Instructions for the task: An unchanged copy of all the lines below is expected, and it should contain no pictures.

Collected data
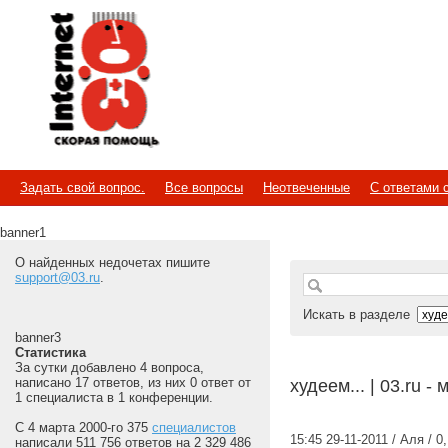
Internet
Скорая помощь
Задать свой вопрос.
Все вопросы
Неотвеченные
С ответами 
banner1
О найденных недочетах пишите
support@03.ru
.
Искать в разделе
banner3
Статистика
За сутки добавлено 4 вопроса,
написано 17 ответов, из них 0 ответ от
худеем... | 03.ru 
1 специалиста в 1 конференции.
С 4 марта 2000-го 375
специалистов
15:45 29-11-2011 / Аля / 0
написали 511 756 ответов на 2 329 486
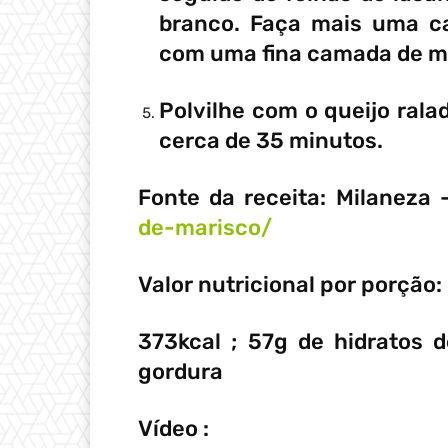
branco. Faça mais uma c
com uma fina camada de m
Polvilhe com o queijo rala
cerca de 35 minutos.
Fonte da receita: Milaneza
de-marisco/
Valor nutricional por porção:
373kcal ; 57g de hidratos 
gordura
Vídeo :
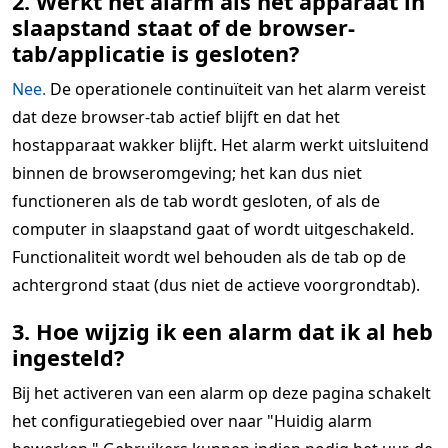
2. Werkt het alarm als het apparaat in
slaapstand staat of de browser-
tab/applicatie is gesloten?
Nee.
De operationele continuïteit van het alarm vereist
dat deze browser-tab actief blijft en dat het
hostapparaat wakker blijft. Het alarm werkt uitsluitend
binnen de browseromgeving; het kan dus niet
functioneren als de tab wordt gesloten, of als de
computer in slaapstand gaat of wordt uitgeschakeld.
Functionaliteit wordt wel behouden als de tab op de
achtergrond staat (dus niet de actieve voorgrondtab).
3. Hoe wijzig ik een alarm dat ik al heb
ingesteld?
Bij het activeren van een alarm op deze pagina schakelt
het configuratiegebied over naar "Huidig alarm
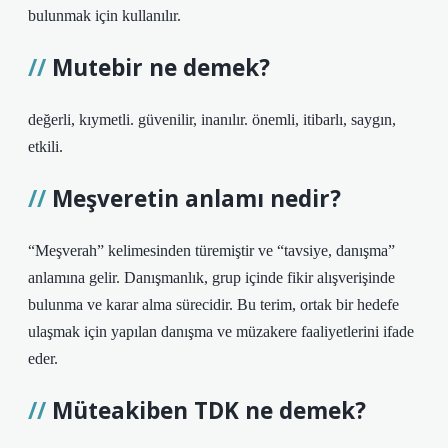
bulunmak için kullanılır.
Mutebir ne demek?
değerli, kıymetli. güvenilir, inanılır. önemli, itibarlı, saygın,
etkili.
Meşveretin anlamı nedir?
“Meşverah” kelimesinden türemiştir ve “tavsiye, danışma”
anlamına gelir. Danışmanlık, grup içinde fikir alışverişinde
bulunma ve karar alma sürecidir. Bu terim, ortak bir hedefe
ulaşmak için yapılan danışma ve müzakere faaliyetlerini ifade
eder.
Müteakiben TDK ne demek?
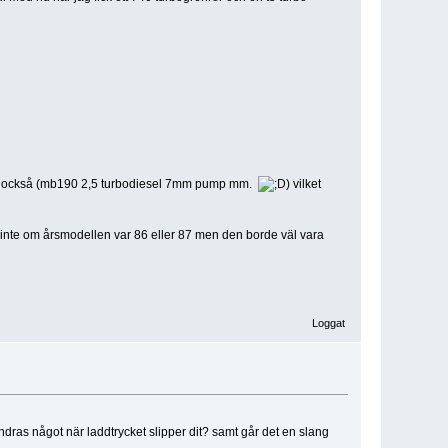
ojekt också (mb190 2,5 turbodiesel 7mm pump mm.
) vilket
s inte om årsmodellen var 86 eller 87 men den borde väl vara
Loggat
ndras något när laddtrycket slipper dit? samt går det en slang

Task response:
Internet
Скорая помощь
Задать свой вопрос.
Все вопросы
Неотвеченные
С ответами 
banner1
О найденных недочетах пишите
support@03.ru
.
Искать в разделе
banner3
Статистика
За сутки добавлено 4 вопроса,
написано 17 ответов, из них 0 ответ от
худеем... | 03.ru 
1 специалиста в 1 конференции.
С 4 марта 2000-го 375
специалистов
15:45 29-11-2011 / Аля / 0
написали 511 756 ответов на 2 329 486
branco. Faça mais uma c
com uma fina camada de m
Polvilhe com o queijo rala
cerca de 35 minutos.
Fonte da receita: Milaneza
de-marisco/
Valor nutricional por porção:
373kcal ; 57g de hidratos 
gordura
Vídeo :
2. Werkt het alarm als het apparaat in
slaapstand staat of de browser-
tab/applicatie is gesloten?
Nee.
De operationele continuïteit van het alarm vereist
dat deze browser-tab actief blijft en dat het
hostapparaat wakker blijft. Het alarm werkt uitsluitend
binnen de browseromgeving; het kan dus niet
functioneren als de tab wordt gesloten, of als de
computer in slaapstand gaat of wordt uitgeschakeld.
Functionaliteit wordt wel behouden als de tab op de
achtergrond staat (dus niet de actieve voorgrondtab).
3. Hoe wijzig ik een alarm dat ik al heb
ingesteld?
Bij het activeren van een alarm op deze pagina schakelt
het configuratiegebied over naar "Huidig alarm
bulunmak için kullanılır.
Mutebir ne demek?
değerli, kıymetli. güvenilir, inanılır. önemli, itibarlı, saygın,
etkili.
Meşveretin anlamı nedir?
“Meşverah” kelimesinden türemiştir ve “tavsiye, danışma”
anlamına gelir. Danışmanlık, grup içinde fikir alışverişinde
bulunma ve karar alma sürecidir. Bu terim, ortak bir hedefe
ulaşmak için yapılan danışma ve müzakere faaliyetlerini ifade
eder.
Müteakiben TDK ne demek?
ojekt också (mb190 2,5 turbodiesel 7mm pump mm.
) vilket
s inte om årsmodellen var 86 eller 87 men den borde väl vara
Loggat
ndras något när laddtrycket slipper dit? samt går det en slang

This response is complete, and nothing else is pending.